===========
Development
===========

This page contains documentation on the development of the package, including the architecture and
design decisions behind the package.

Architecture
============

The parser is split into two components: a Rust core that implements all the lexing logic and the
vast majority of the parsing logic; and a Python interpreter for a small "bytecode" domain-specific
langauge the Rust component outputs.  The aim is that as little as possible should be done in Python
space, because Python interpretation is slow.

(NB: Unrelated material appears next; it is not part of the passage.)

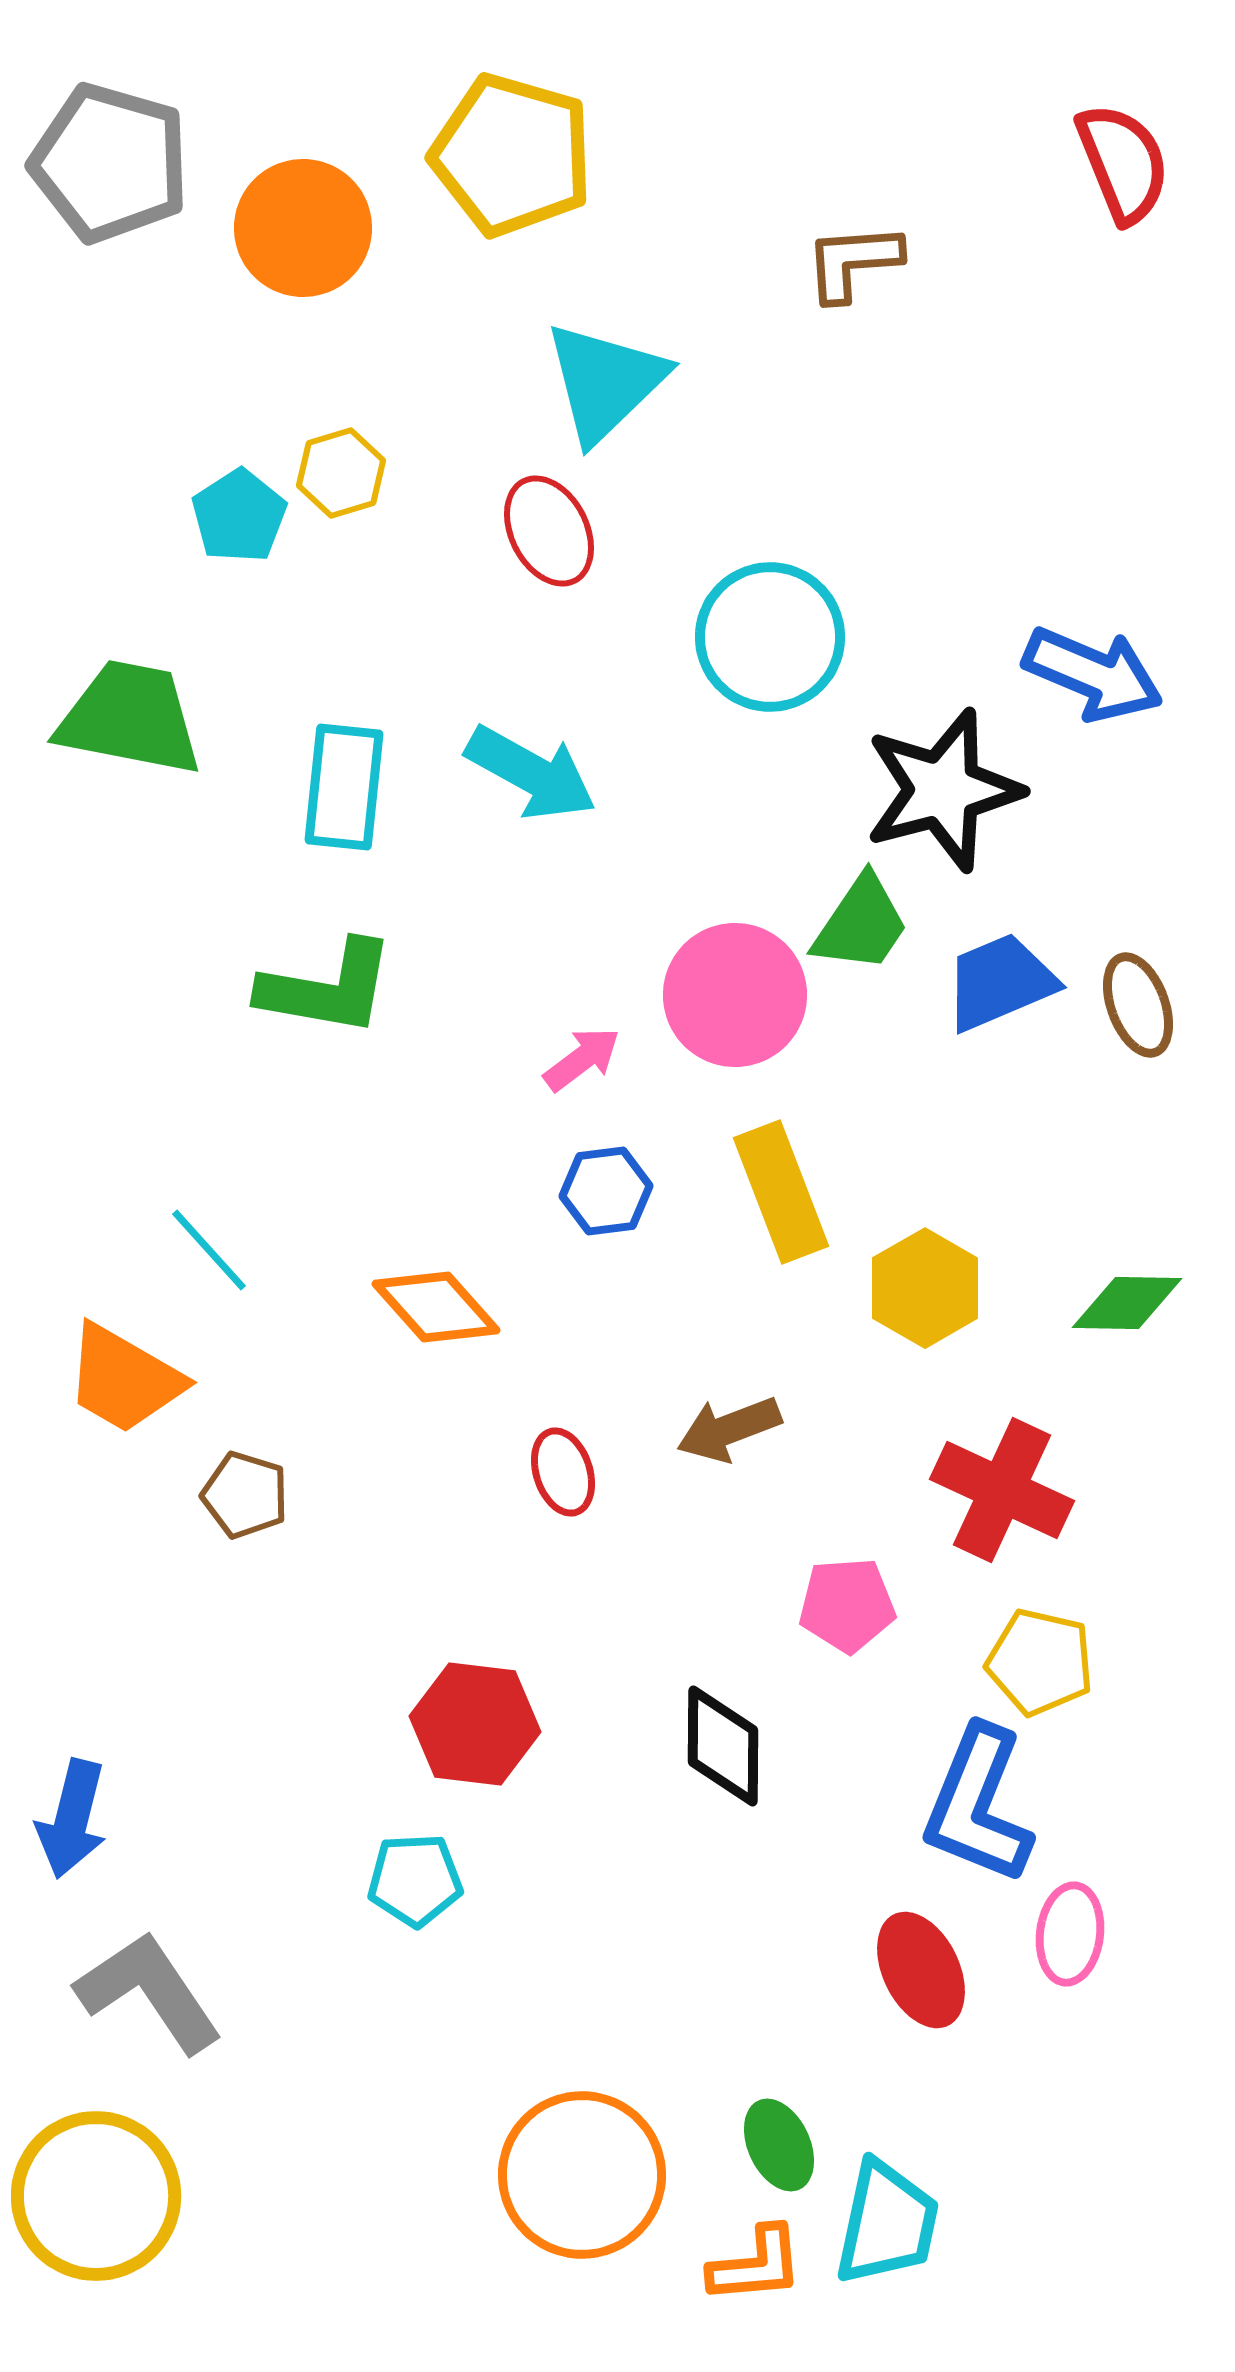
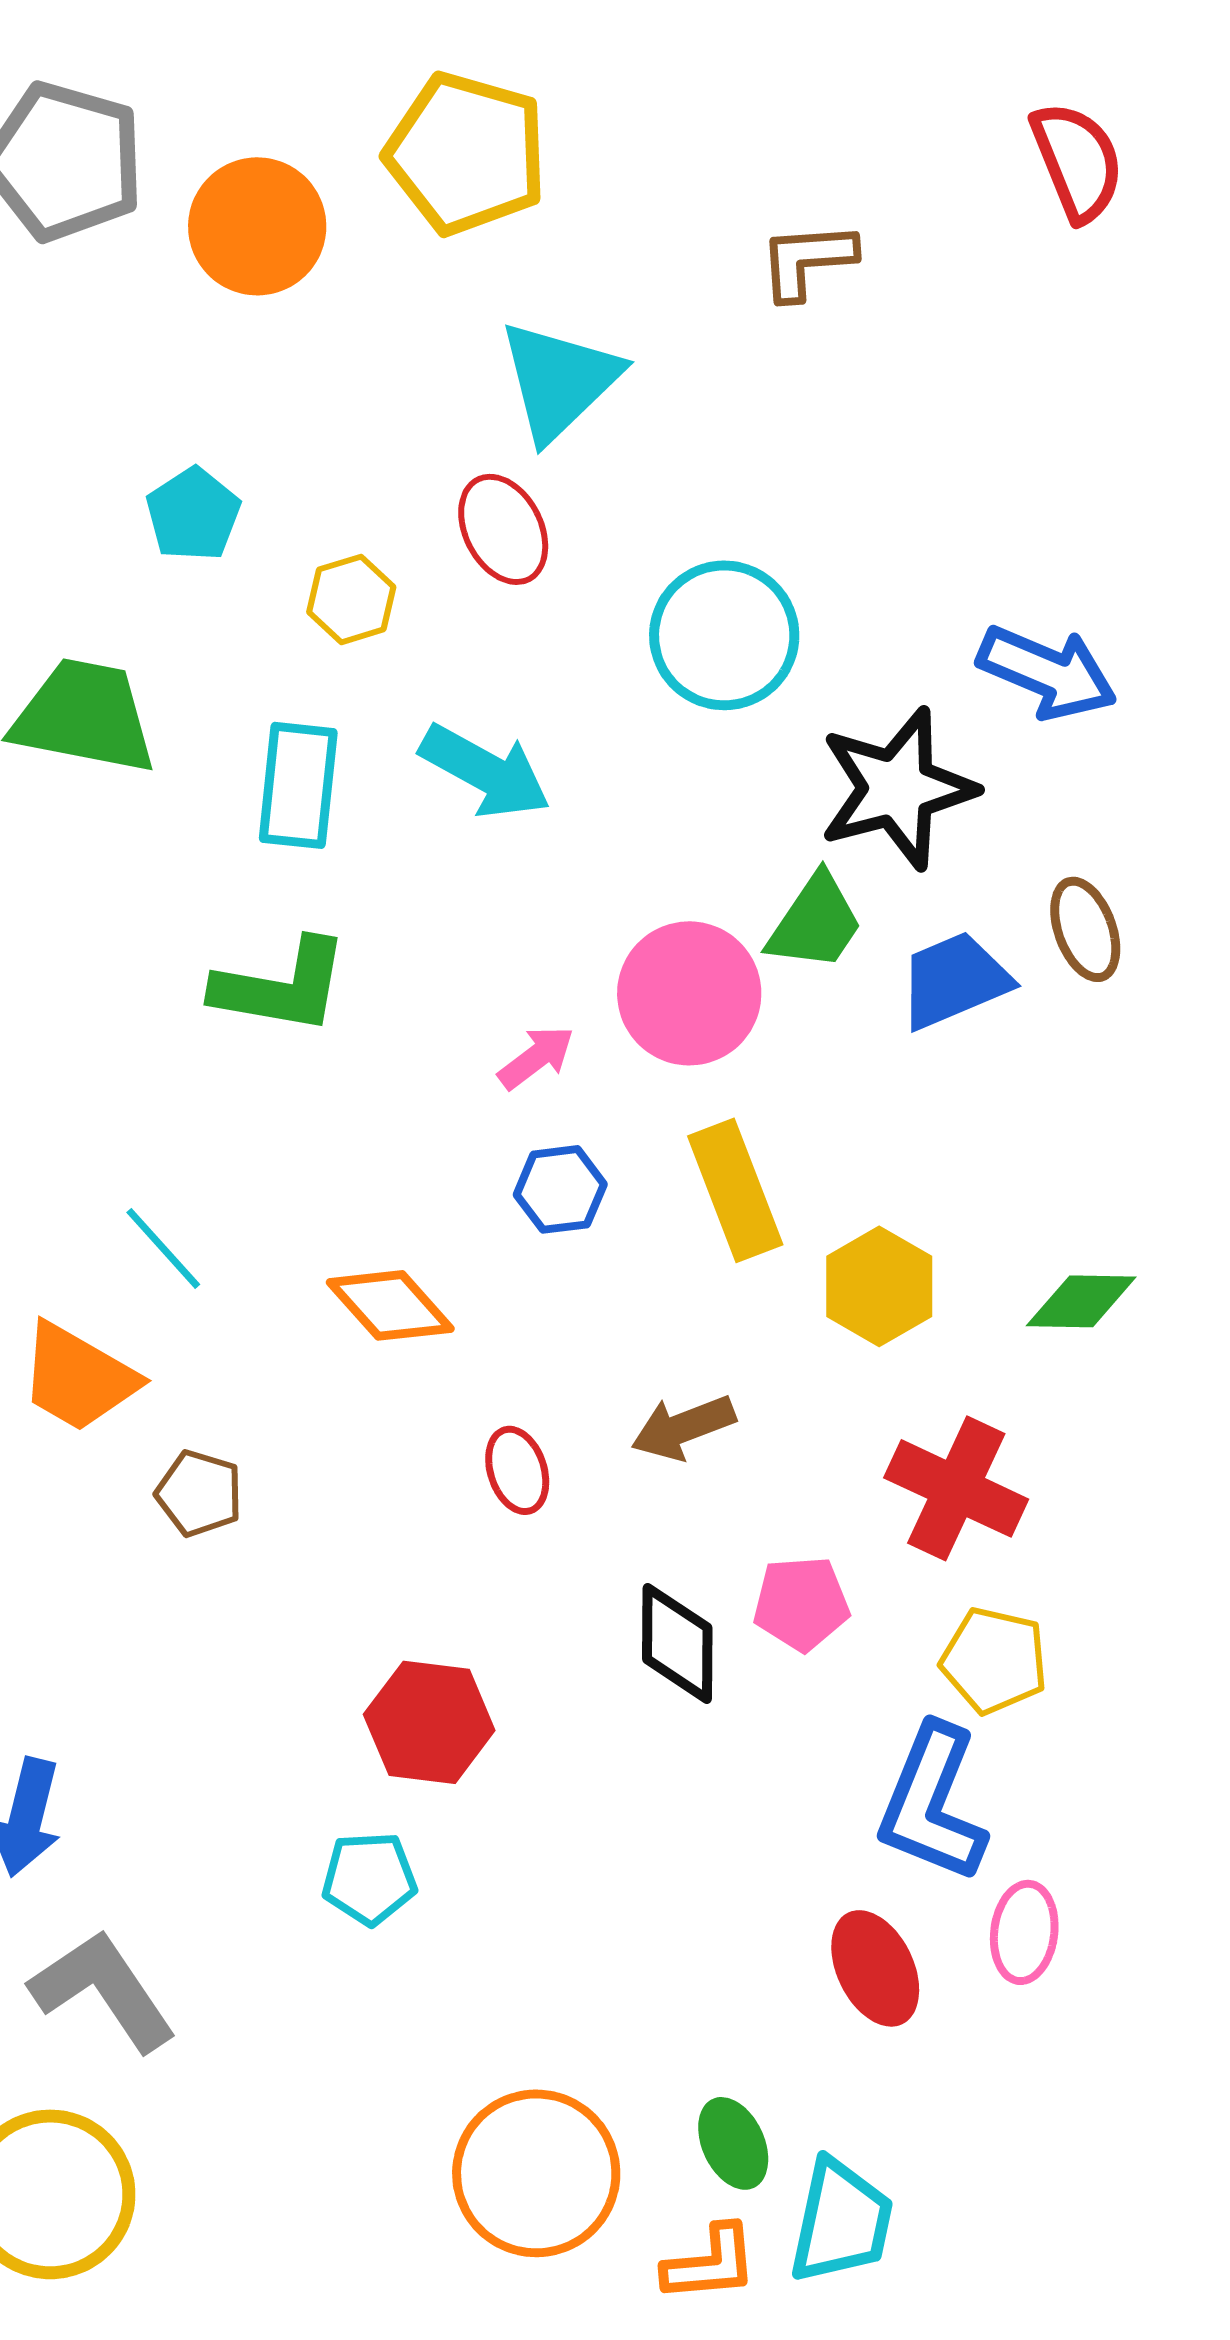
yellow hexagon: (341, 473) -> (351, 599), moved
brown ellipse: (1138, 1005) -> (1085, 929), moved
black diamond: (723, 1746) -> (677, 1643), moved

The Rust components produce a small Python interface using PyO3.  For the most part, the only API
surface between the Rust and Python components is a small DSL, bound using PyO3.  Custom iterator
objects are directly returned from Rust, which iterator over this DSL.  The Python components assume
that the bytecode produces a completely valid program; Rust is responsible for raising exceptions
because of an invalid OpenQASM 2 file, or a file that cannot be converted to Qiskit format for any
reason.

Both lexing and parsing are done in Rust by hand.  This is largely because I wanted to do this for
my own experience---I do know about `nom <https://github.com/Geal/nom>`__.  The lexer uses a simple
`LL(1) <https://en.wikipedia.org/wiki/LL_parser>`__ tokenisation strategy for all symbols, numbers
and comments, and only changes behaviour when lexing a text-like symbol.  Here, the entire
identifier-like symbol is read in, and the lexer then decides whether to emit a relevant keyword
token or arbitrary identifier token depeneding on the content.  Technically I suppose that means it
has arbitrary lookahead at that point.

The parser is principally a hand-written LL(1) `recursive-descent parser
<https://en.wikipedia.org/wiki/Recursive_descent_parser>`__.  The exception to this is
in expression contexts; here, a short-lived (also LL(1)) `operator-precedence parser
<https://en.wikipedia.org/wiki/Operator-precedence_parser>`__ is spawned using the same token stream
to parse a single expression.

Gate definitions are handled by storing the bytecode for that gate inside a Qiskit
:class:`~qiskit.circuit.Gate` object, and having its :meth:`~qiskit.circuit.Gate._define` method
contain the very stripped-down version of the bytecode interpreter needed to evaluate this subset of
the code.  This lets us build the gate objects lazily; when we place calls to these gates into the
circuit, we don't need to evaluate their definitions until the user actually calls for it to happen.
Unfortunately the PyO3 types in the bytecode interpreter aren't inherently pickleable, so to handle
this, we have to eagerly create the definition and throw away the bytecode at that point.


Testing
=======

The vast majority of the tests only use :func:`.loads`.  This is mostly deliberate.  Rust has to be
responsible for opening the files when using :func:`.load`, so we can't use any of Python's
in-memory file-like objects such as ``io.TextIO``.  When we want to test :func:`.load`, we have to
have an actual file object.  We could parametrise by having every single test case in a separate
file, and for the :func:`.loads` test we read in the whole string first.  I don't like this form,
though, beacuse it makes the actual test hard to read; the OpenQASM code ends up in a different
place to the Qiskit generating code, making it hard to quickly verify what is happening.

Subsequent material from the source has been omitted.